“AI right” instead of “AI first” – what the 2bAHEAD Future Day really revealed
METZEN AI expert Deborah Schwarze attended the 2bAHEAD Future Day in Leipzig to analyse key developments surrounding artificial intelligence, industry models and autonomous agent systems. The event highlighted how profoundly industrial value creation is set to change over the coming years.
Among the key topics discussed were Industry Models, brain computer interfaces and the growing use of specialised AI agents. A dense and highly inspiring day of insights.
What futures research can do – and what it cannot
Before evaluating the content of futures research, it is worth understanding the methodology behind it. In the context of 2bAHEAD, futures research is not about speculation, but about systematic probability assessment. Based on discussions with engineers, software developers and visionaries, development scenarios are formulated and evaluated according to their likelihood.
Much of what is presented on stages like this is technologically plausible. However, the speed and scale at which technologies are adopted in reality follow a different rhythm from developments in research laboratories or investor expectations. Failing to recognise that difference means confusing a roadmap with reality.
The reality gap is structural, not cyclical
Sven Gabor Janszky described a “reality gap”: rising insolvencies in traditional industries alongside massive growth in technology driven companies. At first glance, this may sound like a familiar narrative, but the analysis behind it is more precise than it appears.

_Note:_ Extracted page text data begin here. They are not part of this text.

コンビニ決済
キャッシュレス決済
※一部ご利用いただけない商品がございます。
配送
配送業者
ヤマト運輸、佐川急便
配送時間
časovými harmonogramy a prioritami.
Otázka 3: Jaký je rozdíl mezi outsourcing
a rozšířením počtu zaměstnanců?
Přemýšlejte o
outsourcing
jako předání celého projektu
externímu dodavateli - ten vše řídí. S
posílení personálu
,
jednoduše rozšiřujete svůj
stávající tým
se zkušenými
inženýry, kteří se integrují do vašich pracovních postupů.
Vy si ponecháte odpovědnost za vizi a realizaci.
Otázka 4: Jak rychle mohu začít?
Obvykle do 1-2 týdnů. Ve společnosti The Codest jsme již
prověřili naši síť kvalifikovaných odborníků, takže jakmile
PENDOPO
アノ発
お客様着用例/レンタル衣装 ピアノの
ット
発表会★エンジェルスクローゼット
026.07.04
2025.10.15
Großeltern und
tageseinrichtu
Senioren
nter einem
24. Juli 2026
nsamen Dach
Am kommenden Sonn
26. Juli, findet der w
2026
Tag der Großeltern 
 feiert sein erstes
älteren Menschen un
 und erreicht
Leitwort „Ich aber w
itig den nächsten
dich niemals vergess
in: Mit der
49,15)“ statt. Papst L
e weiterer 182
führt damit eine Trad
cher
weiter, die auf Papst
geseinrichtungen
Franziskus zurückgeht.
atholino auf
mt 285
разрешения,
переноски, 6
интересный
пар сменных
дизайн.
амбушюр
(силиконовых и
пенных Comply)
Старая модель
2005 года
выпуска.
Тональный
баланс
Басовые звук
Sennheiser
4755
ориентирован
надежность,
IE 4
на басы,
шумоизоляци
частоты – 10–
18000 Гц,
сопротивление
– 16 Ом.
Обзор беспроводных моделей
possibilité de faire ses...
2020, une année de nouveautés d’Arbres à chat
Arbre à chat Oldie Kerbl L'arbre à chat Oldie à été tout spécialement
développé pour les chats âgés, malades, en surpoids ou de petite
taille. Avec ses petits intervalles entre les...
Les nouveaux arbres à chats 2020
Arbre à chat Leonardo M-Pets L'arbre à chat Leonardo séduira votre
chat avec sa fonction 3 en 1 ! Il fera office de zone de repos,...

The argument is not that the downturn is cyclical and will correct itself over time. The argument is that the gap is structural and continuing to accelerate. The difference is not created by isolated AI tools, but by the agentisation of entire processes. Decision making and execution logic are increasingly being transferred to autonomous AI systems.
Those who still treat this as a pilot project will only recognise the competitive shift once it has already happened.
Industry Models: the underestimated geopolitical factor
One development remained particularly significant beyond the event itself: Industry Models.
These are large, pre trained sector specific models for manufacturing, finance, medical services or e-government, built on deep industry data sets that go far beyond the capabilities of general models. Janszky referred to international developments already underway. Chinese organisations are actively developing and licensing such models for city and infrastructure management, while American platform providers are pursuing comparable approaches under different terminology.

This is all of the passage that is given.